U of I study: Disease-causing stomach bug attacks energy generation in host cells

Findings will help combat bacteria infections

Microbiology professor Steven Blanke, graduate student Ik-Jung Kim, and their colleagues discovered how a disease-causing bacterium, Helicobacter pylori, undermines the body’s immune defenses. (Photo by L. Brian Stauffer.)
Microbiology professor Steven Blanke, graduate student Ik-Jung Kim, and their colleagues discovered how a disease-causing bacterium, Helicobacter pylori, undermines the body’s immune defenses. (Photo by L. Brian Stauffer.)

Researchers report in a new study that the bacterium Helicobacter pylori – a major contributor to gastritis, ulcers and stomach cancer – resists the body’s immune defenses by shutting down energy production within the cells of the stomach lining that serve as a barrier to infection.

The new findings, reported in the journal Cell Host & Microbe, will aid efforts to better understand and combat H. pylori infections, the researchers said. 

H. pylori infects and causes gastritis in half the world’s population. It is transmitted from person to person, usually during the first two years of life,” said University of Illinois microbiology professor Steven Blanke, who led the new research. “Long-term infection can extend over decades, and most people never experience any symptoms of infection until the disease has progressed to an advanced state.”

The human stomach is the only known environment where H. pylori exists, Blanke said.

“When any barrier in the human body is colonized by a pathogen, the immune system sets off a series of predictable counterattacks to reclaim the infected space,” he said. “H. pylori cripples these immune counterattacks by going straight to the source of a host cell’s power to shut down energy production.”

Using stomach cells and tissues, the team found that H. pylori manipulates the cell from the outside by sending in a toxin to directly target the mitochondria, which serves as the powerhouse where the cell’s energy is produced.
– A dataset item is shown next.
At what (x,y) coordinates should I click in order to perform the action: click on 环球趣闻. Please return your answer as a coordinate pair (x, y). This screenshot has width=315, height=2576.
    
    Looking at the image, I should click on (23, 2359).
“The toxin disables the mitochondria, resulting in a loss of energy production,” Blanke said. “When the cell tries to compensate by reallocating resources from other parts of the cell, a signal is triggered directing the cell to stop production and start breaking things down.”

Disabled but still alive, the cell eventually loses its ability to fend off infection.

“The results of these studies provide an important example of how pathogens effectively target host metabolism in an effort to establish an enduring foothold within the host,” Blanke said.

The National Institutes of Health supported this research. The Department of Microbiology is in the School of Molecular and Cellular Biology.